Péter Tamás Halász

Dirty light

Venue: acb Gallery
Date: Oct 19 – Nov 16, 2012

His exhibition entitled Dirty Light takes the material nature of light as its starting point. Artificial light, which is an indispensable part of our everyday lives, serves as the basic medium in a number of Halász’s displayed works. The artist makes a reference to Marshall McLuhan’s notion, according to which light generated by an electric current is in itself a medium. This “medium without any content” creates, by its mere presence, space – and environment – from what would otherwise remain in darkness. Artificial light is a basic medium of our built environment. The existence of this medium is, for the most part, linked to the burning of fossil fuels. In the words of the artist: “We weave a cocoon of light around us from coal and crude oil.” Halász’s lightboxes, while utilizing the medium of artificial light, through their theme and central motif, also evoke fossil energy carriers and their possible alternatives.

Through the reflective, black glass surfaces of his lightboxes, the artist also intentionally calls to mind the most important interface of our age – the screen.
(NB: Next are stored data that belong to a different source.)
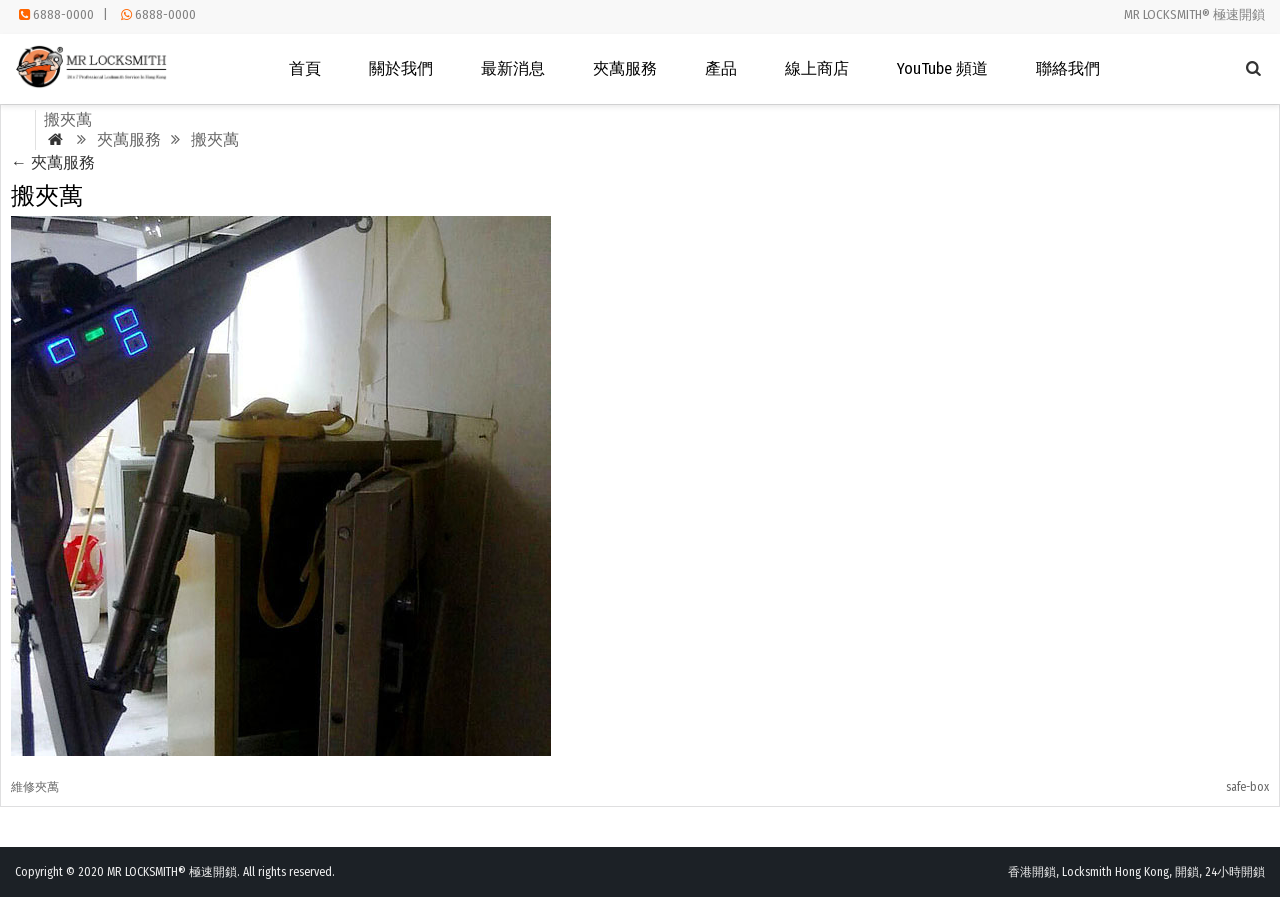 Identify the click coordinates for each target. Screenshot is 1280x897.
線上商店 (817, 68)
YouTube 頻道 (942, 68)
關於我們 (401, 68)
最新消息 (513, 68)
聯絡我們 (1068, 68)
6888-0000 (63, 14)
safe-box (1247, 787)
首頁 (305, 68)
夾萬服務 (625, 68)
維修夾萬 (35, 787)
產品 (721, 68)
Flat-screen TVs and monitors are present in the most important areas of our lives, emitting their “dirty light,” and functioning as a window to the outside world and the virtual realm. At the exhibition, the screen is present not only in the form of lightboxes but also in the physical sense: Halász raises monuments – carved from blocks of black granite and polished to a shine – to flat-screen TVs and game consoles.

Next to the “dirty light” of electricity-based electronic and communication systems, car driving – a theme that has continually resurfaced in Halász’s oeuvre in the past few years – is also represented as a more modest, albeit spectacularly realized, part of the exhibition. The automobile and its various components, which serve as the primary source of urban air and environmental pollution – and which are burdened with numerous other connotations – have also been featured, as media or formal reference, in many of Halász’s previous works. This time, the artist has constructed a heating unit from the motor block of a car, which is an obvious reference, in addition to the fact that, as per its function, it is also suitable for burning fossil fuels and, thus, further expands the layers of meaning associated with the symbolics of “dirty light.”